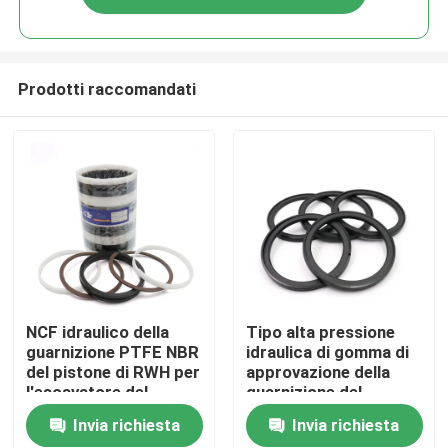
Prodotti raccomandati
Casa
NCF idraulico della
Tipo alta pressione
guarnizione PTFE NBR
idraulica di gomma di
del pistone di RWH per
approvazione della
Prodotti
l'escavatore del
guarnizione del
cingolo
pistone del compatto
Invia richiesta
Invia richiesta
Video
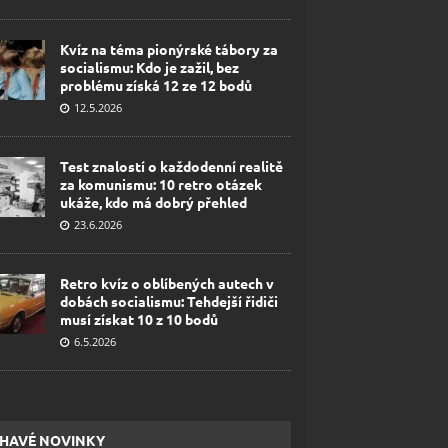
Kvíz na téma pionýrské tábory za
socialismu: Kdo je zažil, bez
problému získá 12 ze 12 bodů
12.5.2026
Test znalostí o každodenní realitě
za komunismu: 10 retro otázek
ukáže, kdo má dobrý přehled
23.6.2026
Retro kvíz o oblíbených autech v
dobách socialismu: Tehdejší řidiči
musí získat 10 z 10 bodů
6.5.2026
HAVÉ NOVINKY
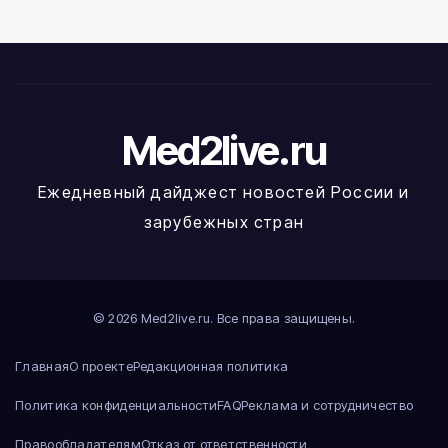
Med2live.ru
Ежедневный дайджест новостей России и
зарубежных стран
© 2026 Med2live.ru. Все права защищены.
Главная
О проекте
Редакционная политика
Политика конфиденциальности
FAQ
Реклама и сотрудничество
Правообладателям
Отказ от ответственности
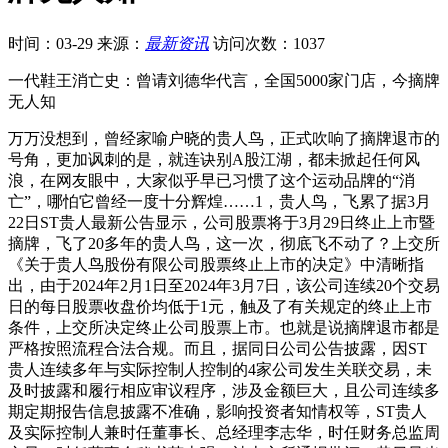
时间：03-29
来源：
最新资讯
访问次数：1037
一代鞋王消亡史：曾请刘德华代言，全国5000家门店，今摘牌
无人知
万万没想到，曾经家喻户晓的贵人鸟，正式吹响了摘牌退市的
号角，更加讽刺的是，就连诀别A股江湖，都未掀起任何风
浪，在网友眼中，大家似乎早已习惯了这个运动品牌的“消
亡”，哪怕它曾经一度十分辉煌……1，贵人鸟，飞累了据3月
22日ST贵人最新公告显示，公司股票将于3月29日终止上市暨
摘牌，飞了20多年的贵人鸟，这一次，彻底飞不动了？上交所
《关于贵人鸟股份有限公司股票终止上市的决定》中清晰指
出，由于2024年2月1日至2024年3月7日，该公司连续20个交易
日的每日股票收盘价均低于1元，触及了有关规定的终止上市
条件，上交所决定终止公司股票上市。也就是说摘牌退市都是
严格按照流程合法合规。而且，据同日公司公告披露，因ST
贵人连续多年与实际控制人控制的4家公司发生关联交易，未
及时披露和履行相应审议程序，涉及金额巨大，且公司连续多
期定期报告信息披露不准确，影响投资者知情权等，ST贵人
及实际控制人兼时任董事长、总经理李志华，时任财务总监周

══════════

Task brief: How many lines in the records contain the word "della"? Reply with that number only.

Answer to this task: 2